Another month has passed time for a new roundup! Previous month has been a hectic one, we had our first preview version (0.10) and are currently getting close to releasing 0.20!

We would like to thank everyone that tested 0.10 and created feature requests and issues, we have not yet been able to solve all of them but so many changes were made we feel like 0.20 is at its place.

We have continued to walk the path of major code cleanup and refactoring. Because we don’t want to bore you with the technical stuff (those interested in the technical stuff come and ask in our #dev channel ) here is an overview of what you can see.

UI

This topic will keep popping up the next months because so much is changing here!

Some of you may have noticed, but there was no context menu yet when selecting a hop in HOP, this has now been resolved.

Interface 1

You will also notice some new functionality has been added to manage environments and unit tests, more on this later.

Interface 2

Plugins

The effort of integrating more transforms in HOP is moving at a steady pace!

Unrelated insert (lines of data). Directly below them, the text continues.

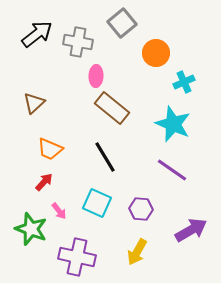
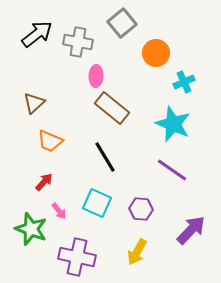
orange trapezoid: moved 8 px up
purple arrow: rotated 16 degrees counterclockwise
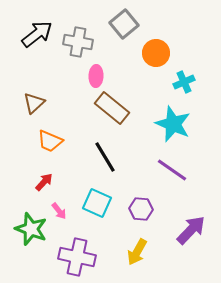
gray square: moved 2 px right, 1 px down
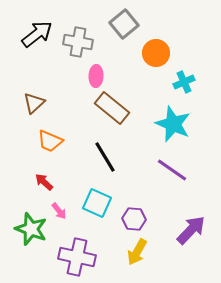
red arrow: rotated 90 degrees counterclockwise
purple hexagon: moved 7 px left, 10 px down
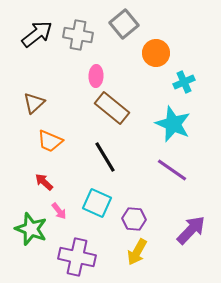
gray cross: moved 7 px up
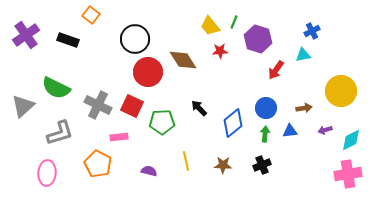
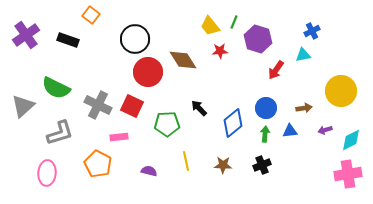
green pentagon: moved 5 px right, 2 px down
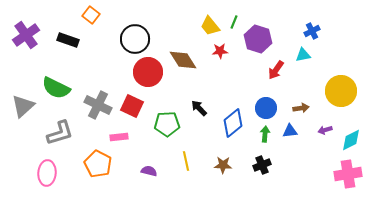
brown arrow: moved 3 px left
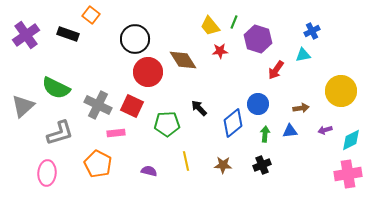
black rectangle: moved 6 px up
blue circle: moved 8 px left, 4 px up
pink rectangle: moved 3 px left, 4 px up
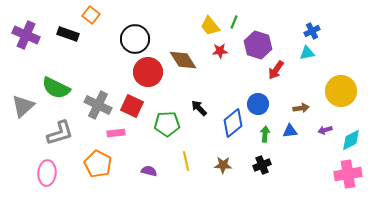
purple cross: rotated 32 degrees counterclockwise
purple hexagon: moved 6 px down
cyan triangle: moved 4 px right, 2 px up
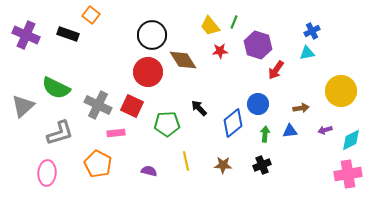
black circle: moved 17 px right, 4 px up
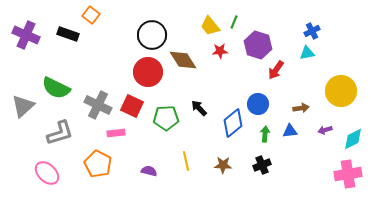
green pentagon: moved 1 px left, 6 px up
cyan diamond: moved 2 px right, 1 px up
pink ellipse: rotated 50 degrees counterclockwise
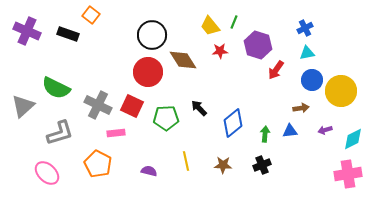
blue cross: moved 7 px left, 3 px up
purple cross: moved 1 px right, 4 px up
blue circle: moved 54 px right, 24 px up
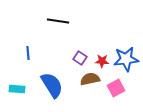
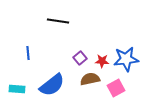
purple square: rotated 16 degrees clockwise
blue semicircle: rotated 84 degrees clockwise
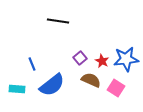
blue line: moved 4 px right, 11 px down; rotated 16 degrees counterclockwise
red star: rotated 24 degrees clockwise
brown semicircle: moved 1 px right, 1 px down; rotated 36 degrees clockwise
pink square: rotated 30 degrees counterclockwise
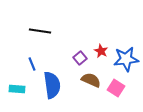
black line: moved 18 px left, 10 px down
red star: moved 1 px left, 10 px up
blue semicircle: rotated 60 degrees counterclockwise
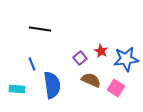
black line: moved 2 px up
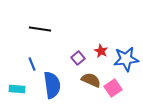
purple square: moved 2 px left
pink square: moved 3 px left; rotated 24 degrees clockwise
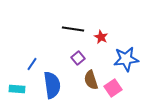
black line: moved 33 px right
red star: moved 14 px up
blue line: rotated 56 degrees clockwise
brown semicircle: rotated 132 degrees counterclockwise
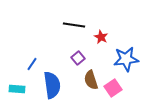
black line: moved 1 px right, 4 px up
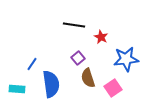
brown semicircle: moved 3 px left, 2 px up
blue semicircle: moved 1 px left, 1 px up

We found a highly trained monkey that is doing most of the work! (Thanks Bart!) As the API is changing during the migration of the transforms the process is getting a bit more complex but we are getting closer.

Current status:

  • Database plugins: all done

  • Workflow actions: all done

  • Transform actions: 90 done (+50 from previous overview), about 50 to go

Environments

The concept of using Environments is not new, the idea has been around for a while. For those of you that work in a setting where you have multiple set-ups/environments it has always been a hassle. You had to copy around properties files and change database connections when switching between systems or teams. The environments solve this! It allows you to create multiple set-ups and you can switch between them without restarting the GUI. It even remembers which tabs you were working on previously and re-opens them for you.

Interface 2

To see the Environments in action you can watch following short video:

Unit testing

Unit testing is a process where you check if your code, or in this case your data pipelines, respond the way you intended them to do. This is done by adding a sample dataset to a pipeline and then validating the result against another dataset. When the result matches your "Golden Data" the test passes, when it doesn’t you raise an error. This is a great way to see if all your special use cases are covered by the pipeline. It can also be used to make upgrading to a new version of the software hassle free.

We added this testing framework because we believe your data pipelines should be managed like regular software projects, and these require testing and validation. We will also be using this to add another layer to our own code quality. Not all checks and tests can be done using regular Unit tests so we are planning to check every transform with a unit test. Spotting regressions and before they reach the final product.

Following video shows unit testing in action:

Documentation

The last couple of weeks we have been hearing the same question multiple times. And we feel the same! Currently our Documentation is, how should we put it…​ A bit lacking…​ We have been focussing mainly on code to get you this 0.10 and now 0.20 release.

We do have a great getting started but our user manual is currently falling a bit short. After the 0.20 release we will focus on catching up on documentation, a search engine will also be integrated in the docs.

If there is anyone willing to help write documentation contact us and we will be happy to get you started.

Future

In the near future you can expect a 0.20 release, we continue our cleanup of the code and bug hunt!

Next up is a configuration system to change and manage options, and of course porting those final transforms. After that we will be adding VFS in HOP.